## WORK REQUEST
Find every line in the entries that holds the string "станок" and report it.

## Saved entries

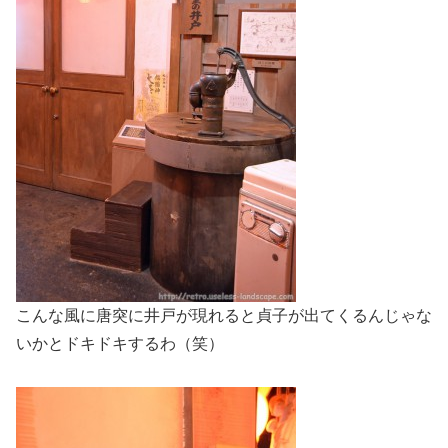
こんな風に唐突に井戸が現れると貞子が出てくるんじゃな
いかとドキドキするわ（笑）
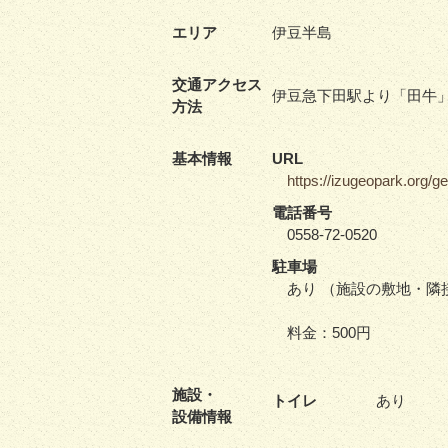
エリア
伊豆半島
交通アクセス
伊豆急下田駅より「田牛」
方法
基本情報
URL
https://izugeopark.org/g
電話番号
0558-72-0520
駐車場
あり （施設の敷地・隣
料金：500円
施設・
トイレ
あり
設備情報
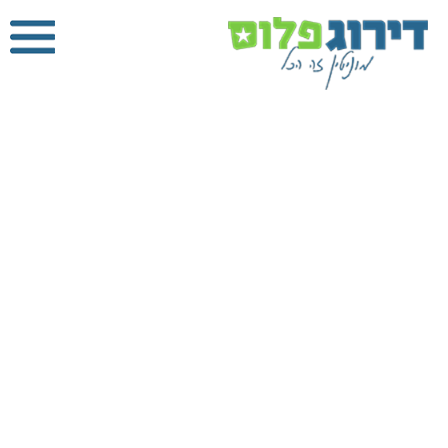
הדברה בכפר
סבא
דירוג פלוס
»
הדברה
»
הדברה בכפר סבא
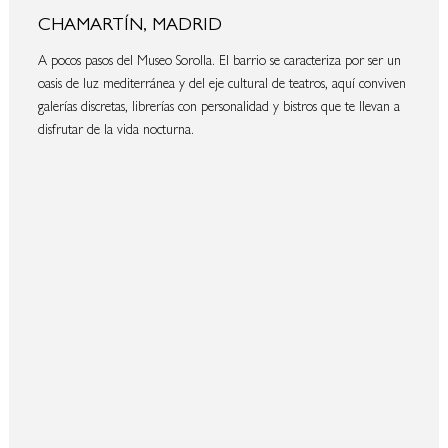
CHAMARTÍN, MADRID
A pocos pasos del Museo Sorolla. El barrio se caracteriza por ser un
oasis de luz mediterránea y del eje cultural de teatros, aquí conviven
galerías discretas, librerías con personalidad y bistros que te llevan a
disfrutar de la vida nocturna.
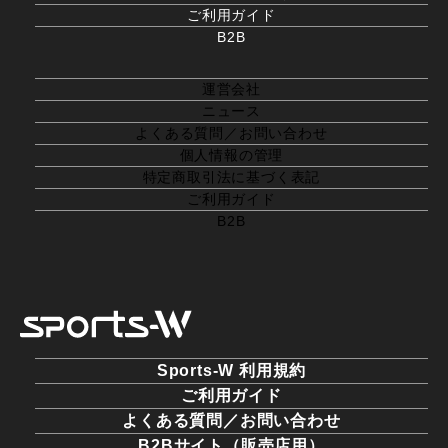
ご利用ガイド
B2B
運営会社
ニュース
よくある質問／お問い合わせ
個人情報の管理
特定商取引法に基づく表記
ご利用ガイド
B2B
Sports-W 利用規約
ご利用ガイド
よくある質問／お問い合わせ
B2Bサイト（販売店用）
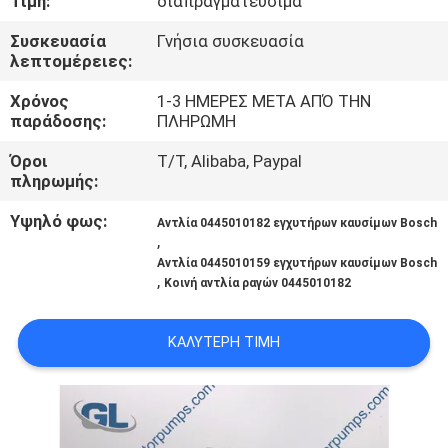
Τιμή:
διαπραγματεύσιμα
ΣΤΟ
Συσκευασία
Γνήσια συσκευασία
ΕΡΓΟΣΤΆΣΙΟ
λεπτομέρειες:
Χρόνος
1-3 ΗΜΕΡΕΣ ΜΕΤΑ ΑΠΌ ΤΗΝ
ΈΛΕΓΧΟΣ
παράδοσης:
ΠΛΗΡΩΜΗ
ΠΟΙΌΤΗΤΑΣ
Όροι
T/T, Alibaba, Paypal
πληρωμής:
ΖΗΤΉΣΤΕ
Υψηλό φως:
Αντλία 0445010182 εγχυτήρων καυσίμων Bosch
ΜΙΑ
,
Αντλία 0445010159 εγχυτήρων καυσίμων Bosch
ΠΡΟΣΦΟΡΆ
,
Κοινή αντλία ραγών 0445010182
SITEMAP
ΚΑΛΎΤΕΡΗ ΤΙΜΉ
ΠΟΛΙΤΙΚΉ
ΑΠΟΡΡΉΤΟΥ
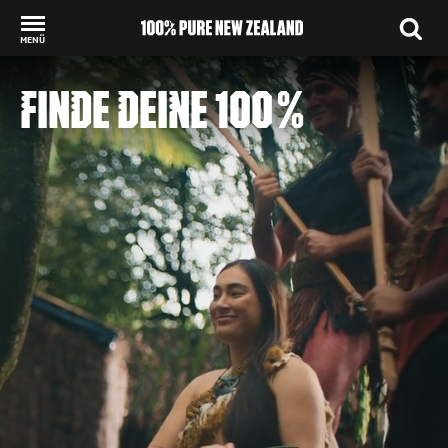
MENÜ
Back to my results
FINDE DEINE 100 %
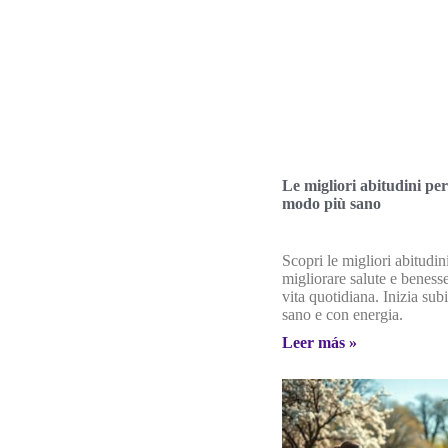
Le migliori abitudini per
modo più sano
Scopri le migliori abitudin
migliorare salute e benesse
vita quotidiana. Inizia sub
sano e con energia.
Leer más »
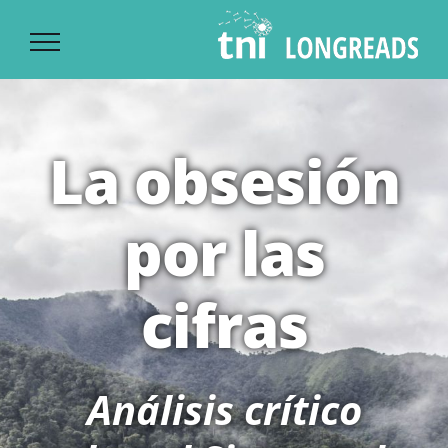
Ski
t
conten
La obsesión
por las
cifras
Análisis crítico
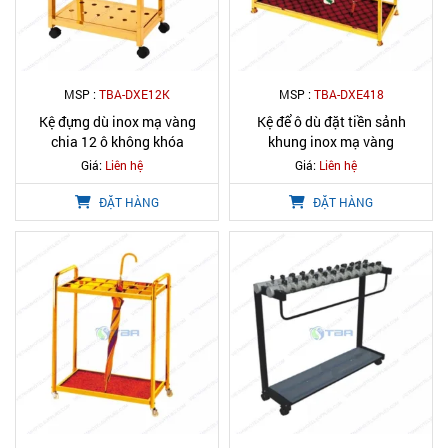
MSP :
TBA-DXE12K
MSP :
TBA-DXE418
Kệ đựng dù inox mạ vàng
Kệ để ô dù đặt tiền sảnh
chia 12 ô không khóa
khung inox mạ vàng
Giá:
Liên hệ
Giá:
Liên hệ
ĐẶT HÀNG
ĐẶT HÀNG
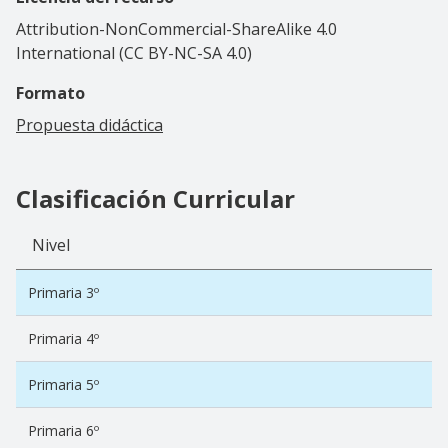
Attribution-NonCommercial-ShareAlike 4.0
International (CC BY-NC-SA 4.0)
Formato
Propuesta didáctica
Clasificación Curricular
Nivel
Primaria 3º
Primaria 4º
Primaria 5º
Primaria 6º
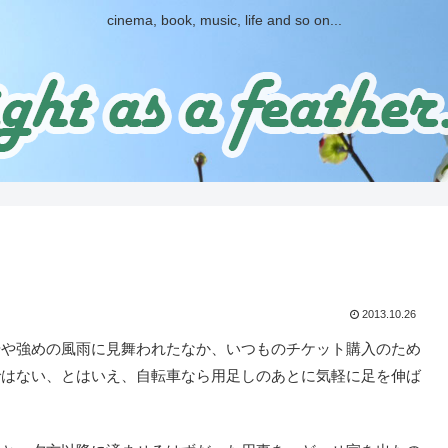
cinema, book, music, life and so on...
2013.10.26
や強めの風雨に見舞われたなか、いつものチケット購入のため
ではない、とはいえ、自転車なら用足しのあとに気軽に足を伸ば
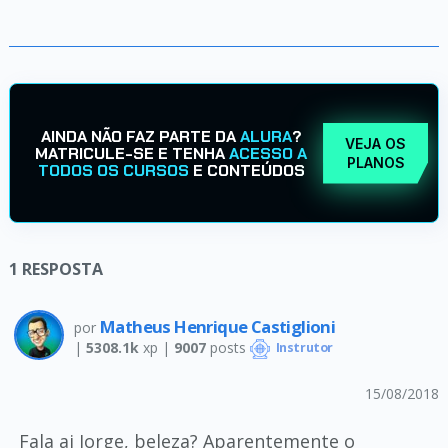
AINDA NÃO FAZ PARTE DA
ALURA
?
VEJA OS
MATRICULE-SE E TENHA
ACESSO A
PLANOS
TODOS OS CURSOS
E CONTEÚDOS
1
RESPOSTA
Matheus Henrique Castiglioni
por
|
5308.1k
xp |
9007
posts
Instrutor
15/08/2018
Fala ai Jorge, beleza? Aparentemente o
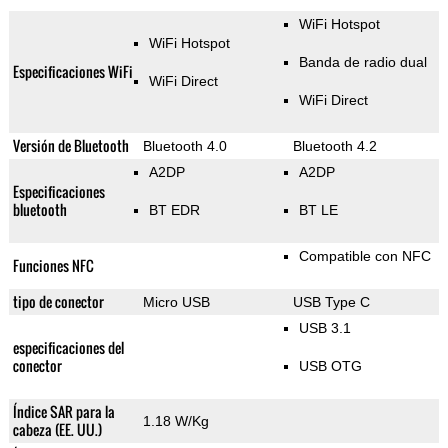
WiFi Hotspot
WiFi Hotspot
Banda de radio dual
Especificaciones WiFi
WiFi Direct
WiFi Direct
Versión de Bluetooth
Bluetooth 4.0
Bluetooth 4.2
A2DP
A2DP
Especificaciones
bluetooth
BT EDR
BT LE
Compatible con NFC
Funciones NFC
tipo de conector
Micro USB
USB Type C
USB 3.1
especificaciones del
conector
USB OTG
Índice SAR para la
1.18 W/Kg
cabeza (EE. UU.)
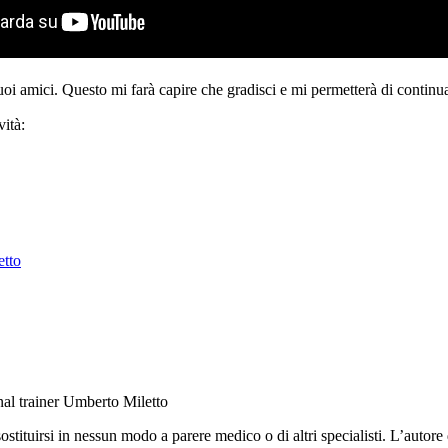
tuoi amici. Questo mi farà capire che gradisci e mi permetterà di continua
ità:
etto
nal trainer Umberto Miletto
ituirsi in nessun modo a parere medico o di altri specialisti. L’autore d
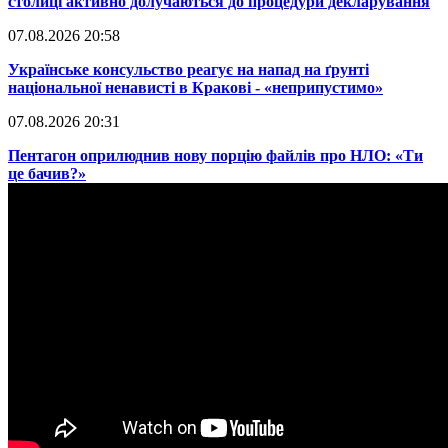
столиці активно долучаються до процедури декларування
07.08.2026 20:58
​Українське консульство реагує на напад на ґрунті
національної ненависті в Кракові - «неприпустимо»
07.08.2026 20:31
​Пентагон оприлюднив нову порцію файлів про НЛО: «Ти
це бачив?»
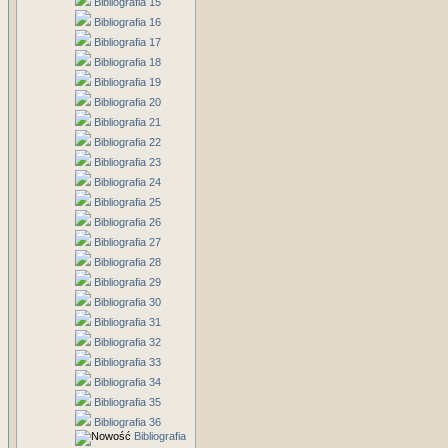
Bibliografia 15
Bibliografia 16
Bibliografia 17
Bibliografia 18
Bibliografia 19
Bibliografia 20
Bibliografia 21
Bibliografia 22
Bibliografia 23
Bibliografia 24
Bibliografia 25
Bibliografia 26
Bibliografia 27
Bibliografia 28
Bibliografia 29
Bibliografia 30
Bibliografia 31
Bibliografia 32
Bibliografia 33
Bibliografia 34
Bibliografia 35
Bibliografia 36
Bibliografia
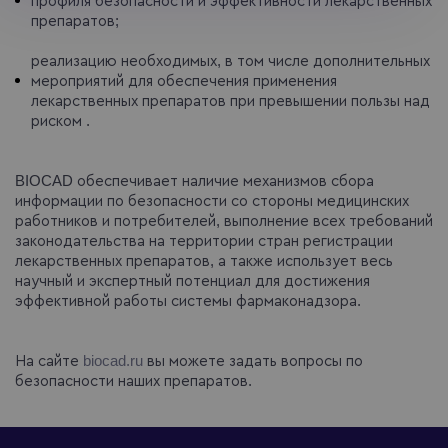
профиля безопасности и эффективности лекарственных
препаратов;
реализацию необходимых, в том числе дополнительных
мероприятий для обеспечения применения
лекарственных препаратов при превышении пользы над
риском .
BIOCAD обеспечивает наличие механизмов сбора
информации по безопасности со стороны медицинских
работников и потребителей, выполнение всех требований
законодательства на территории стран регистрации
лекарственных препаратов, а также использует весь
научный и экспертный потенциал для достижения
эффективной работы системы фармаконадзора.
На сайте
biocad.ru
вы можете задать вопросы по
безопасности наших препаратов.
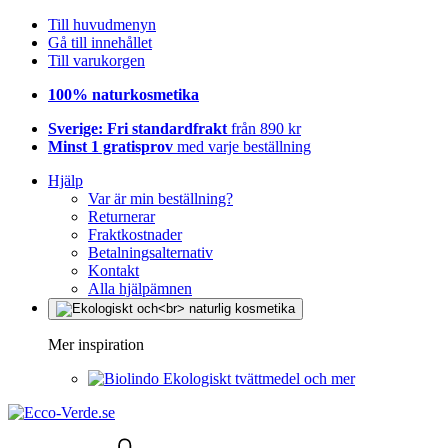
Till huvudmenyn
Gå till innehållet
Till varukorgen
100% naturkosmetika
Sverige: Fri standardfrakt
från 890 kr
Minst 1 gratisprov
med varje beställning
Hjälp
Var är min beställning?
Returnerar
Fraktkostnader
Betalningsalternativ
Kontakt
Alla hjälpämnen
Mer inspiration
Ekologiskt tvättmedel och mer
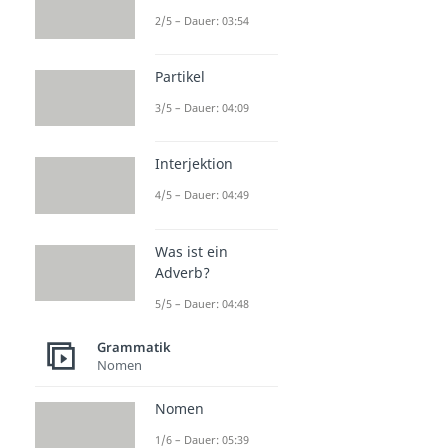
2/5 – Dauer: 03:54
Partikel
3/5 – Dauer: 04:09
Interjektion
4/5 – Dauer: 04:49
Was ist ein
Adverb?
5/5 – Dauer: 04:48
Grammatik
Nomen
Nomen
1/6 – Dauer: 05:39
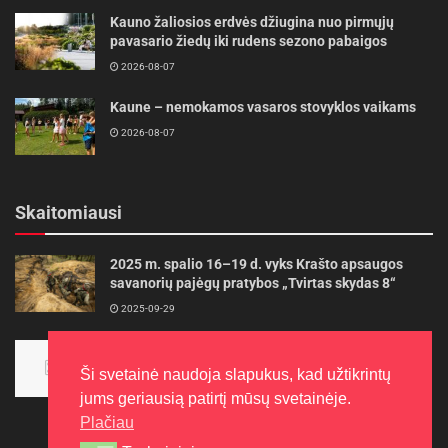
Kauno žaliosios erdvės džiugina nuo pirmųjų
pavasario žiedų iki rudens sezono pabaigos
2026-08-07
Kaune – nemokamos vasaros stovyklos vaikams
2026-08-07
Skaitomiausi
2025 m. spalio 16–19 d. vyks Krašto apsaugos
savanorių pajėgų pratybos „Tvirtas skydas 8“
2025-09-29
Panevėžietės tarptautinėje programoje siekia
aukso
Ši svetainė naudoja slapukus, kad užtikrintų
2015-10-30
jums geriausią patirtį mūsų svetainėje.
Plačiau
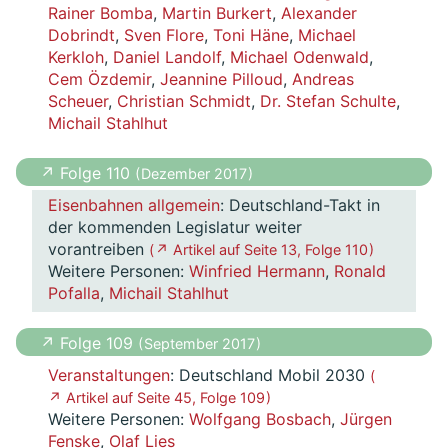
Rainer Bomba
,
Martin Burkert
,
Alexander
Dobrindt
,
Sven Flore
,
Toni Häne
,
Michael
Kerkloh
,
Daniel Landolf
,
Michael Odenwald
,
Cem Özdemir
,
Jeannine Pilloud
,
Andreas
Scheuer
,
Christian Schmidt
,
Dr. Stefan Schulte
,
Michail Stahlhut
↗ Folge 110
( Dezember 2017 )
Eisenbahnen allgemein
: Deutschland-Takt in
der kommenden Legislatur weiter
vorantreiben
( ↗ Artikel auf Seite 13, Folge 110 )
Weitere Personen:
Winfried Hermann
,
Ronald
Pofalla
,
Michail Stahlhut
↗ Folge 109
( September 2017 )
Veranstaltungen
: Deutschland Mobil 2030
(
↗ Artikel auf Seite 45, Folge 109 )
Weitere Personen:
Wolfgang Bosbach
,
Jürgen
Fenske
,
Olaf Lies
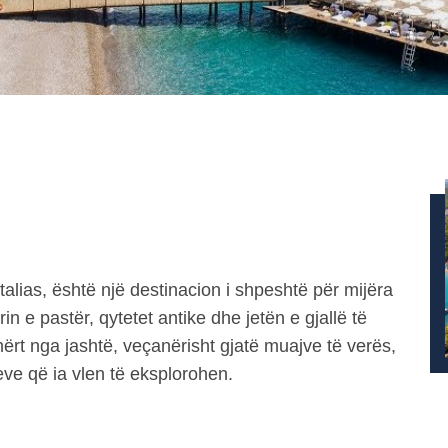
ntalias, është një destinacion i shpeshtë për mijëra
in e pastër, qytetet antike dhe jetën e gjallë të
mërt nga jashtë, veçanërisht gjatë muajve të verës,
ve që ia vlen të eksplorohen.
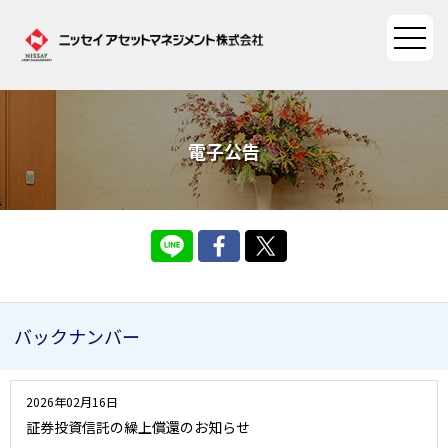
ファンド情報
電子公告
ファンド情報TOP
マーケット情報
基準価額一覧
マーケット情報TOP
資産形成ポータル
ファンド検索
マーケット指数
資産形成ポータルTOP
バックナンバー
ファンド比較
サステナビリティ
マーケットレポート
決算カレンダー
資産形成サービス
サステナビリティTOP
大関 洋の「十字路」
2026年02月16日
ニッセイアセットについて
海外休日カレンダー
証券投資信託の繰上償還のお知らせ
Nダイレクト
サステナビリティ経営
コラム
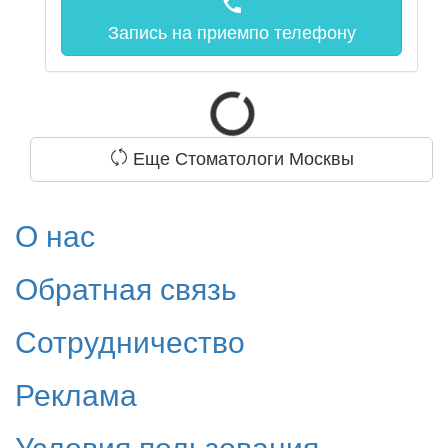
call
Запись на прием
по телефону
Еще Стоматологи Москвы
О нас
Обратная связь
Сотрудничество
Реклама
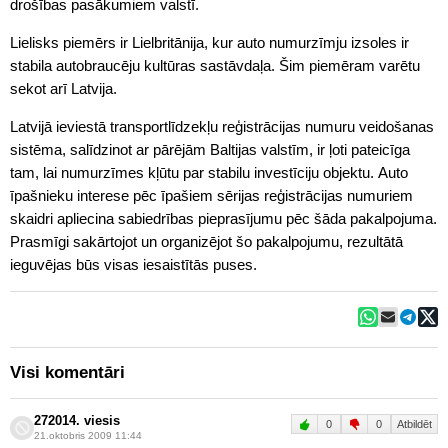
drošības pasākumiem valstī.
Lielisks piemērs ir Lielbritānija, kur auto numurzīmju izsoles ir
stabila autobraucēju kultūras sastāvdaļa. Šim piemēram varētu
sekot arī Latvija.
Latvijā ieviestā transportlīdzekļu reģistrācijas numuru veidošanas
sistēma, salīdzinot ar pārējām Baltijas valstīm, ir ļoti pateicīga
tam, lai numurzīmes kļūtu par stabilu investīciju objektu. Auto
īpašnieku interese pēc īpašiem sērijas reģistrācijas numuriem
skaidri apliecina sabiedrības pieprasījumu pēc šāda pakalpojuma.
Prasmīgi sakārtojot un organizējot šo pakalpojumu, rezultātā
ieguvējas būs visas iesaistītās puses.
Visi komentāri
272014. viesis
0
0
Atbildēt
21.oktobris 2009 11:44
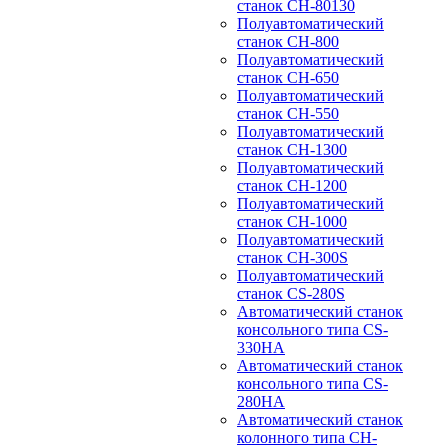
станок CH-80130
Полуавтоматический
станок CH-800
Полуавтоматический
станок CH-650
Полуавтоматический
станок CH-550
Полуавтоматический
станок CH-1300
Полуавтоматический
станок CH-1200
Полуавтоматический
станок CH-1000
Полуавтоматический
станок CH-300S
Полуавтоматический
станок CS-280S
Автоматический станок
консольного типа CS-
330HA
Автоматический станок
консольного типа CS-
280HA
Автоматический станок
колонного типа CH-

## RESPONSE AREA
станок CH-80130
станок CH-800
станок CH-650
станок CH-550
станок CH-1300
станок CH-1200
станок CH-1000
станок CH-300S
станок CS-280S
Автоматический станок
Автоматический станок
Автоматический станок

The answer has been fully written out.